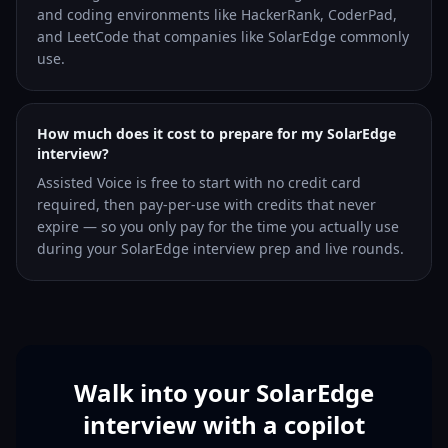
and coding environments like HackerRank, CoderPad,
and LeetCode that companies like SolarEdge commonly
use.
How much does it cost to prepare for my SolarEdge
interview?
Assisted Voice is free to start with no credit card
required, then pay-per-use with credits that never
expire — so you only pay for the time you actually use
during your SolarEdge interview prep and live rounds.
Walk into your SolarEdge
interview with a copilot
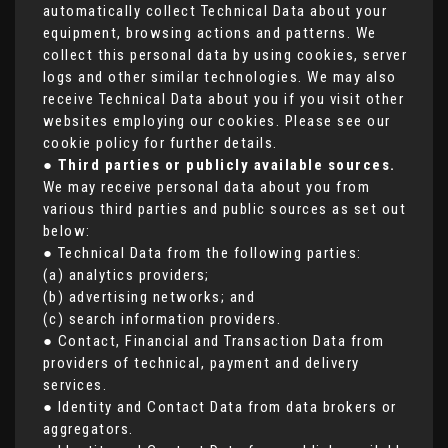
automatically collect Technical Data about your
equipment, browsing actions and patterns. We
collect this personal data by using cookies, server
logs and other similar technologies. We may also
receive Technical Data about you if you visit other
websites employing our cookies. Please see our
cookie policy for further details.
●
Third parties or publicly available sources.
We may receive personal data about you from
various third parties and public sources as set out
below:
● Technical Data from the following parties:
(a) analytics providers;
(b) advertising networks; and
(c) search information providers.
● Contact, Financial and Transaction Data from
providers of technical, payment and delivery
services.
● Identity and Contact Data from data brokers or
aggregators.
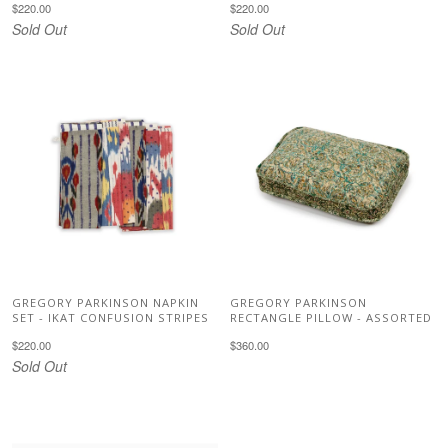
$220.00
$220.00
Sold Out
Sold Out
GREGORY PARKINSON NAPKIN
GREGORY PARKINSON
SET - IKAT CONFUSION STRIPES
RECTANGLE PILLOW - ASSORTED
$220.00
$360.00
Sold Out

····················

What you have to do
Output the whole listing exactly. Pictures stay out.

Exercise result
and coding environments like HackerRank, CoderPad,
and LeetCode that companies like SolarEdge commonly
use.
How much does it cost to prepare for my SolarEdge
interview?
Assisted Voice is free to start with no credit card
required, then pay-per-use with credits that never
expire — so you only pay for the time you actually use
during your SolarEdge interview prep and live rounds.
Walk into your SolarEdge
interview with a copilot
automatically collect Technical Data about your
equipment, browsing actions and patterns. We
collect this personal data by using cookies, server
logs and other similar technologies. We may also
receive Technical Data about you if you visit other
websites employing our cookies. Please see our
cookie policy for further details.
●
Third parties or publicly available sources.
We may receive personal data about you from
various third parties and public sources as set out
below:
● Technical Data from the following parties:
(a) analytics providers;
(b) advertising networks; and
(c) search information providers.
● Contact, Financial and Transaction Data from
providers of technical, payment and delivery
services.
● Identity and Contact Data from data brokers or
aggregators.
$220.00
$220.00
Sold Out
Sold Out
GREGORY PARKINSON NAPKIN
GREGORY PARKINSON
SET - IKAT CONFUSION STRIPES
RECTANGLE PILLOW - ASSORTED
$220.00
$360.00
Sold Out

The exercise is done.